Journal de l'année Édition 1998 1998Éd. 1998

Bosnie, des élections sous haute surveillance

Au vu des premiers chiffres sortant des urnes, il apparaissait que les trois partis nationalistes – croate, serbe et musulman –, déjà vainqueurs en 1996 des premières élections générales d'après-guerre, étaient en passe de s'imposer à l'occasion du scrutin municipal des 13 et 14 septembre. Pourtant, au fur et à mesure que les résultats s'affinaient, on enregistrait un léger effritement de leur électorat au profit d'une opposition hétérogène.

Destinées à constituer des administrations locales dans 136 municipalités, les élections municipales en Bosnie-Herzégovine ont finalement été organisées « à l'arraché » par la communauté internationale, après avoir été reportées à quatre reprises. Un pari dont c'est peu d'écrire qu'il présentait des risques certains, eu égard aux pressions et aux moyens déployés. C'est ainsi que l'on a vu les États-Unis multiplier les navettes diplomatiques entre Belgrade, Pale, Banja Luka, Zagreb et Sarajevo afin de convaincre Serbes, Croates et Musulmans de respecter leurs engagements. Un contexte déjà tendu, aggravé par les tensions au sein de l'entité serbe entre les ultranationalistes de Pale – fidèles à Radovan Karadzic – et les légitimistes, partisans de la présidente Biljana Plavsic. Cette « guerre des chefs » a contraint la force multinationale à mettre en œuvre trois avions capables de brouiller les émissions des médias de Pale pour leur interdire de lancer des appels à la violence et à la rébellion contre les forces de l'OTAN. En plaçant le scrutin sous haute surveillance, la Force multinationale de l'OTAN (SFOR) et l'Organisation pour la sécurité et la coopération en Europe (OSCE) en ont démontré l'importance : il s'agissait, in fine, de concrétiser la normalisation instaurée par les accords de Dayton (fin 1995) dans des domaines aussi sensibles que le retour des réfugiés et le partage des responsabilités et où le retard des engagements pris était pour le moins avéré.

Des manœuvres de dernière minute

Il suffisait que chacun recense les patronymes sur les listes électorales pour se faire une idée assez précise du rapport des forces, et donc des résultats probables du scrutin. Aussi, la veille des élections, les communautés serbe, croate et musulmane tentaient encore d'obtenir de l'OSCE de nouvelles concessions dans les secteurs clés. Ce furent les Serbes qui, pour améliorer leurs positions à Brcko, s'essayaient à des manœuvres de dernière minute, les Musulmans qui énonçaient des conditions pour Mostar, en brandissant la menace d'un boycott, tandis que les Croates promettaient que leur drapeau flotterait toujours sur Drvar, quel que soit le résultat du scrutin.

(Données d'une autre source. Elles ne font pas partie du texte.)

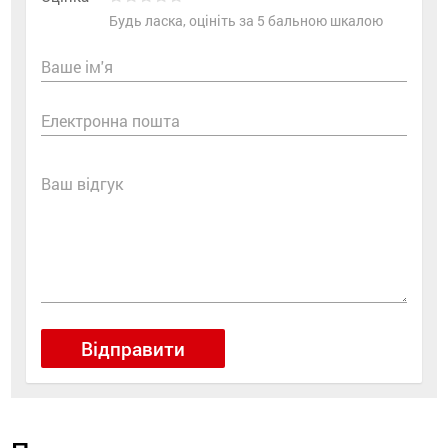
Будь ласка, оцініть за 5 бальною шкалою
Ваше ім'я
Електронна пошта
Ваш відгук
Відправити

Sans doute pour donner plus de poids à leurs manœuvres « diplomatiques », les nationalistes de toute obédience n'ont pas hésité à faire entendre des arguments plus détonants. La veille du scrutin, le centre-ville de Banja Luka, principale municipalité de l'entité serbe, était secoué par le fracas d'un engin qui explosait à proximité d'un véhicule de l'OSCE. Le même jour, un pont, que devaient emprunter des réfugiés musulmans pour aller voter en zone serbe dans le nord-est de la Bosnie, était à son tour endommagé par une bombe. Enfin, un engin détruisait les locaux du HDZ, le principal parti des Croates de Bosnie, à Sarajevo. En dépit de ces divers attentats, les élections se sont déroulées dans le calme : selon l'OSCE, qui avait déployé sur le terrain près de 2 500 observateurs, seulement 3 des 2 229 bureaux de vote n'avaient pas ouvert le dimanche 14 septembre ; tous trois situés à Zepce – une ville croate de la Bosnie centrale. Enfin, l'OSCE relevait un taux de participation supérieur aux estimations les plus optimistes.

Victoire en demi-teinte des nationalistes

La mobilisation s'explique par le vote massif des réfugiés (environ 800 000 en Bosnie). Quelque 35 000 d'entre eux avaient émis le désir d'aller voter là où ils habitaient avant la guerre. Il reste que, pour la majorité de ces candidats au voyage, le vote ne pouvait guère être autre chose qu'un prétexte pour revoir leur ancienne habitation : en dépit de la protection de la SFOR, beaucoup n'ont pas eu ce plaisir, les bureaux de vote étant très souvent installés à la périphérie des villes, voire en lisière des forêts.